Hello, dear friend, you can consult us at any time if you have any questions, add WeChat: THEend8_
HW 6: Text Analysis of Harry Potter Books
Stat 133
In this assignment, you will build a shiny app to visualize the results from a text analysis
performed on the seven Harry Potter1 books written by Joanne Kathleen Rowling:
1) Harry Potter and the Philosopher’s Stone
2) Harry Potter and the Chamber of Secrets
3) Harry Potter and the Prisoner of Azkaban
4) Harry Potter and the Goblet of Fire
5) Harry Potter and the Order of the Phoenix
6) Harry Potter and the Half-Blood Prince
7) Harry Potter and the Deathly Hallows
We are assuming that you have reviewed the learning materials of weeks 11, 12, and 13 (see
bCourses). Specifically, we are assuming that you have reviewed the text-mining tutorials
available in the readings/ folder:
Part I: Data
This section introduces the data for this assignment.
Harry Potter Data Files
The data for this assignment involves the text of Harry Potter books. This data is available
in two different presentations:
1) A single csv file (with the text of all seven Harry Potter books)

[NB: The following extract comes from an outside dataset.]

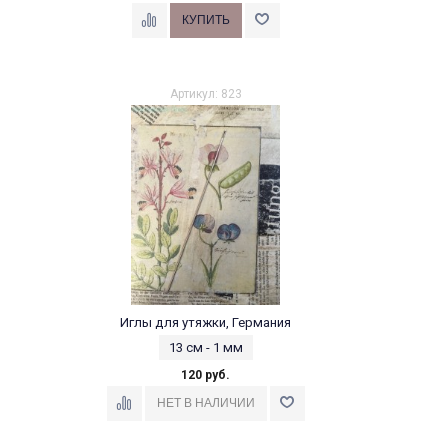
Артикул: 823
Иглы для утяжки, Германия
13 см - 1 мм
120 руб.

2) A set of seven rda2 files (one file per book)
1Harry Potter is a series of seven fantasy novels. The novels chronicle the lives of a young wizard, Harry
Potter, and his friends Hermione Granger and Ron Weasley.
2An rda file is a binary file that uses native’s R binary format (i.e. can be opened only in R).
1
All these files are located in the hw6/ folder (see bCourses folder Files/hws/hw6).
For sake of redundancy (in case you experience any issue when trying to access the files
through bCourses), you can also find the associated files in the following github repository:
1.1) Single csv file harry_potter_books.csv
The data of all the books is available in csv format. You may want to use this file to perform
sentiment analysis, or word-trend analysis.
# assuming that the csv file is in your working directory
hp_books = read_csv("harry_potter_books.csv", col_types = "ccc")
This data set is fairly simple—in terms of its structure—although the text content is far from
being tidy. The dataset has 95,085 rows and 3 columns:
1) text: text content
2) book: title of associated book
3) chapter: associated chapter number
1.2) Seven rda files
The data of each book is also available in its own R-Data rda file. To be more precise, the
text of each book comes in a character vector with as many elements as chapters in a book.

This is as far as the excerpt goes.